Por aire, los bombarderos B-1 hicieron el recorrido desde Estados Unidos hasta el lugar donde estaba el Enterprise y, una vez allí, descargaron todo tipo de munición sobre Al Qaeda y los talibanes; por su parte, los B-52 despegaron de la isla Diego García, en el Océano Índico, para reducir a escombros las colinas.
También desde Asia central se enviaron aviones de la Fuerzas Especiales estadounidenses hacia el área, y luego contaron con el respaldo de un extraordinario apoyo logístico y tecnológico mientras, a su vez, funcionaban como “señaladores” para ataques aéreos mediante la utilización de armas inteligentes. La campaña militar está prácticamente terminada, aparte de algunas cacerías de talibanes en las colinas distantes. Las primeras fuerzas de tierra en llegar, los escuadrones aéreos y los barcos de guerra como el Kitty Hawk retornaron a sus bases, todos prácticamente sin haber sufrido ninguna baja.
Es más, esas bases no están restringidas a las fuerzas estadounidenses que llegan sólo desde el continente americano hacia la zona de combate; los refuerzos llegaron desde Japón, Gran Bretaña, el Pacífico central, Alemania, Italia o Medio Oriente; esto es, la mayor variedad de bases que haya visto el mundo desde el mejor momento del Imperio Británico, un siglo atrás.
Un solo jugador
Pero esa conclusión está casi fuera de lugar. La lección que deja estupefactos a los militares rusos y chinos, y preocupa a los indios y a los que proponen una política de defensa común para Europa es que, en términos militares, sólo hay un jugador importante en la cancha.
Por razones políticas y diplomáticas, Estados Unidos invitó al mundo a que combine la lucha contra Bin Laden, así como tantas otras naciones habían sido invitadas por Washington una década atrás a oponerse a la agresión de Saddam Hussein.
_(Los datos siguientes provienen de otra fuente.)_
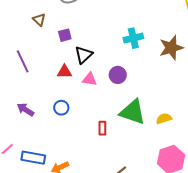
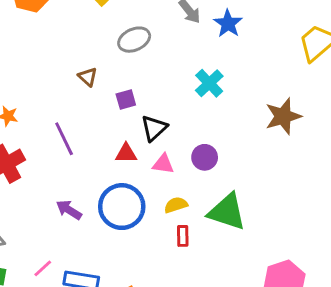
cyan cross: (133, 38) -> (209, 83), moved, turned -30
blue circle: (61, 108) -> (122, 207), size x2.0
yellow semicircle: (164, 119) -> (176, 205), moved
Pero, ¿quién más en la coalición realmente contaba en esta contienda afgana, sorprendentemente unilateral? Los británicos (los “brits”, una de las palabras preferidas de George W. Bush) cumplen los requisitos para ciertas cosas: inteligencia compartida, velocidad (la SAS llegó primero tal vez a las montañas), poderío naval y aéreo (una docena de bombarderos Tornado), apoyo indiscutido del primer ministro Tony Blair, y la disposición a constituirse en puesto militar permanente con posterioridad a la victoria. Todo eso ayudó. Por cierto, para el pueblo americano los británicos son el único otro aliado importante, aunque lo sea en una forma algo pequeña.
¿Hubo alguien más? A medida que se desarrollaba la campaña, el gobierno japonés, un poco desesperadamente, despachó tres destructores al Océano Índico. Ésa fue una audaz hazaña política, dadas las limitaciones militaristas del país, pero eso fue más un gesto que una contribución real. Tuvo tanto efecto en el resultado como que Brasil se uniera a los aliados al final de la Segunda Guerra Mundial.
Para decirlo de otro modo, mientras la batalla entre Estados Unidos y el terrorismo internacional con los estados cómplices puede, ciertamente, ser asimétrica, es posible que esté surgiendo una asimetría mucho mayor: la que existe entre Estados Unidos y el resto de las potencias.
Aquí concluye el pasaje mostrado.